▶ _PROBLEM TO WORK ON_: Although the records include pictures, print only the rest, exactly as written.

▶ _DATASET_:
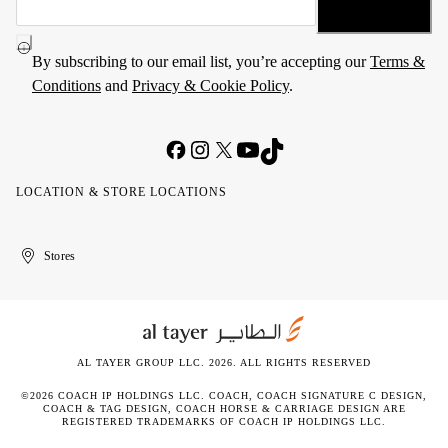
By subscribing to our email list, you’re accepting our
Terms &
Conditions
and
Privacy & Cookie Policy
.
LOCATION & STORE LOCATIONS
United
Kuwait
الإمارات
الكويت
Stores
Arab
العربية
Emirates
المتحدة
AL TAYER GROUP LLC. 2026. ALL RIGHTS RESERVED
©2026 COACH IP HOLDINGS LLC. COACH, COACH SIGNATURE C DESIGN,
COACH & TAG DESIGN, COACH HORSE & CARRIAGE DESIGN ARE
REGISTERED TRADEMARKS OF COACH IP HOLDINGS LLC.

▶ _EXERCISE OUTPUT_:
By subscribing to our email list, you’re accepting our
Terms &
Conditions
and
Privacy & Cookie Policy
.
LOCATION & STORE LOCATIONS
United
Kuwait
الإمارات
الكويت
Stores
Arab
العربية
Emirates
المتحدة
AL TAYER GROUP LLC. 2026. ALL RIGHTS RESERVED
©2026 COACH IP HOLDINGS LLC. COACH, COACH SIGNATURE C DESIGN,
COACH & TAG DESIGN, COACH HORSE & CARRIAGE DESIGN ARE
REGISTERED TRADEMARKS OF COACH IP HOLDINGS LLC.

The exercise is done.